How could that work? Judging from how we talk about these things in ordinary life, we actually seem to use a very similar system of dimensions and positions. We say that Jane is more intelligent than John, that Peter is more dominant than Mary, etc. In each of these cases, we localize people on an abstract dimension: a kind of “line”. The major current system of personality (the so-called Big Five) uses precisely such dimensions (extraversion, neuroticism, agreeableness, conscientiousness, openness) and the psychometric representation of people in these dimensions is in fact mathematically equivalent to the physical representation of objects in space.
Is that a coincidence? Maybe. But maybe not. Evolution is known for redeploying existing mechanisms for new purposes.
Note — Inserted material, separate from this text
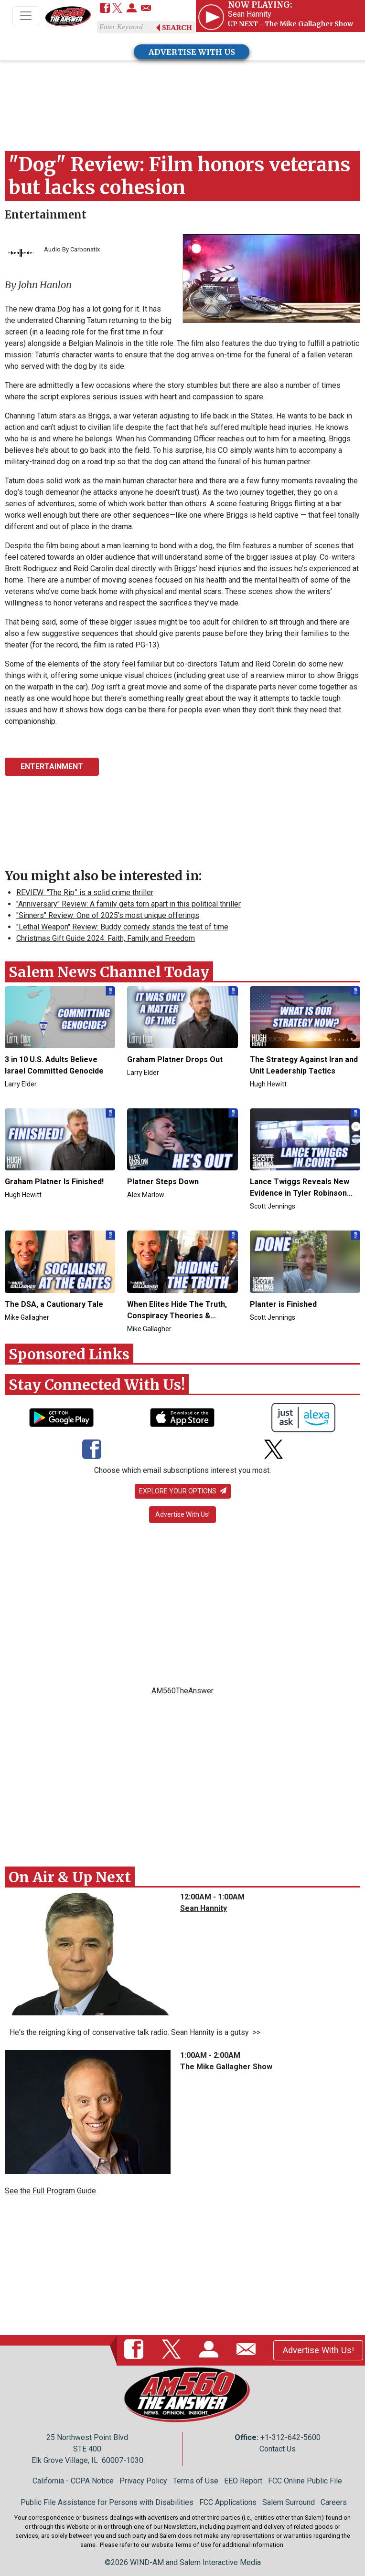  Describe the element at coordinates (177, 27) in the screenshot. I see `Search` at that location. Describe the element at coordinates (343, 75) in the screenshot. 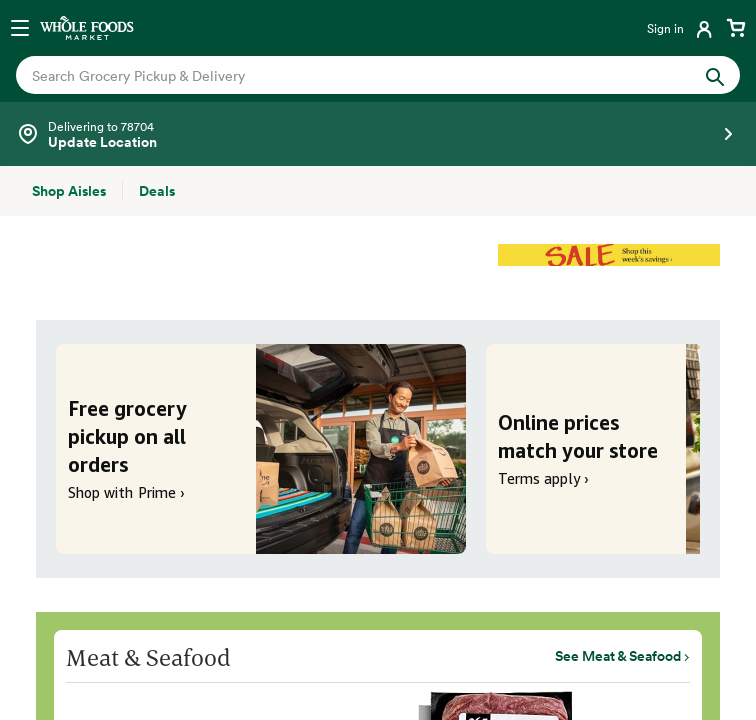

Perhaps our assessments of intelligence and personality piggyback on representational mechanisms that were originally used for spatial localization. If so, our representations of intelligence and personality may have inherited the representational structure of location in space. That would mean that current psychometric models are actually extensions of evolutionarily ancient representational systems redeployed for psychological purposes. Mental telescopes, really.